Clichés de Californie

Huit jours à Palo Alto, une heure de San Francisco. La bourgade cossue de soixante mille habitants s’étend le long de l’ancienne route vers le Mexique, la route royale (El Camino Real, comme l’appellent les commerçants, en majorité mexicains ), aujourd’hui grande artère à six voies, doublée au Nord et au Sud par deux autoroutes souvent bondées, qui descendent vers Monterey et Los Angeles et sont l’image de nos rêves américains, «On the road again». Le grand Campus de l’Université privée de Stanford (15000 étudiants) s’étend sur plusieurs kilomètres le long de la route. L’Université irrigue le tissu social et culturel de la région, aux portes de la Silicon Valley qui abrite Hewlett-Packard, Google, Facebook entre autres, créées par des étudiants de l’Université, et aujourd’hui lieu de développement des nouvelles biotechnologies et des industries du solaire.

Une semaine à Palo Alto, avec Obama dont le charisme vise à atténuer les angoisses de la crise ou même ceux suscités par la grippe porcine dont CNN et Fox News diffusent les menaces. Tout autour de Stanford des pensions recoivent les visiteurs de passage. Je rencontre ainsi des collégiennes musclées venues de tous les USA pour le championnat de rugby féminin des collèges américains, ou des membres de la Société américaine d’archéologie, qui consacre ses journées aux problèmes théoriques de la discipline. On m’avait pourtant bien expliqué en France que le système ultra-libéral tuait les sciences humaines, cela ne s’est pas encore réalisé semble-t-il.

Mon atelier («workshop») de mathématiques se tient dans l’annexe des batiments d’une grande chaîne de vente de matériel électronique, FRY Electronics, devenu l’Institut américain des mathématiques (AIM).

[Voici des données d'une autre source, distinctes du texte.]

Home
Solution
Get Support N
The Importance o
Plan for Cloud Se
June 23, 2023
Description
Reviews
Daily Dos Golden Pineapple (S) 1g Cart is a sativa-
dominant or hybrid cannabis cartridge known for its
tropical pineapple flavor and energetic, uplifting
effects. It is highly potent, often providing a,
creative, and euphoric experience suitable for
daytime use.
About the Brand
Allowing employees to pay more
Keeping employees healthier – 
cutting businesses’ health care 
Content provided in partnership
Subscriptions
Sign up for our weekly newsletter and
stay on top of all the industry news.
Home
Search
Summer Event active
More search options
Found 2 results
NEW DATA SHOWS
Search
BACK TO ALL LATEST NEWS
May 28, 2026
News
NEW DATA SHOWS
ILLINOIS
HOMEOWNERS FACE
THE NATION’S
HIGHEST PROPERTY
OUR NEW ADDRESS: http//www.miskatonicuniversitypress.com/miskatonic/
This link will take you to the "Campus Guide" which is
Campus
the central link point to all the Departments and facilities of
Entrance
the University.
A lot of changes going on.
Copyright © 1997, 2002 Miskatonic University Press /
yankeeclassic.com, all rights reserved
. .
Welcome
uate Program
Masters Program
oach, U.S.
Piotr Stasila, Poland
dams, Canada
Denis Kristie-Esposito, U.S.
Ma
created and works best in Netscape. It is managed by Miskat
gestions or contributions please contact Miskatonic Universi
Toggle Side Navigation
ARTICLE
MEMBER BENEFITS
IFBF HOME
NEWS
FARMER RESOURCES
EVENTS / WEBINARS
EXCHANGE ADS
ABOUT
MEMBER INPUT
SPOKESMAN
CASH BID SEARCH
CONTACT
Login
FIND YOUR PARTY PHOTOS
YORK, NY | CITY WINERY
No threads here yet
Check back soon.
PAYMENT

C’est le produit d’un amour de jeunesse de son propriétaire, Monsieur Fry, pour les mathématiques. Il consacre depuis vingt ans une part de ses bénéfices à promouvoir la recherche mathématique dans son institut.
Parfois comme ici le financement privé peut venir en aide aux financements publics, qui sont en très mauvais état en Californie (On ne veut pas faire payer les riches, et le budget des prisons est très lourd). La crise a évidemment aggravé la situation, les institutions éducatives manquent de financement, les musées sont en crise (même la célèbre Fondation Getty), là comme dans le reste des USA.
Les bourses qui permettent à de très nombreux étudiants de suivre des études supérieures sont menacées, même à Harvard, malgré les conseils éclairés de son avant-dernier Président, L.Summers, spécialiste des produits financiers dérivés, devenu conseiller économique d’Obama et remplacé par la première femme Présidente de l’Université. Je lis dans le journal local de Palo Alto qu’un conflit a opposé les associations de parents des écoles à l’administration. Celle-ci avait choisi un nouveau manuel de mathématiques «Les maths au quotidien», d’un niveau jugé trop bas par ces parents, et faisant une trop large place à l’ordinateur. Ici, au coeur de la Silicon Valley ! Les parents ont obtenu gain de cause après plusieurs semaines de pétitions.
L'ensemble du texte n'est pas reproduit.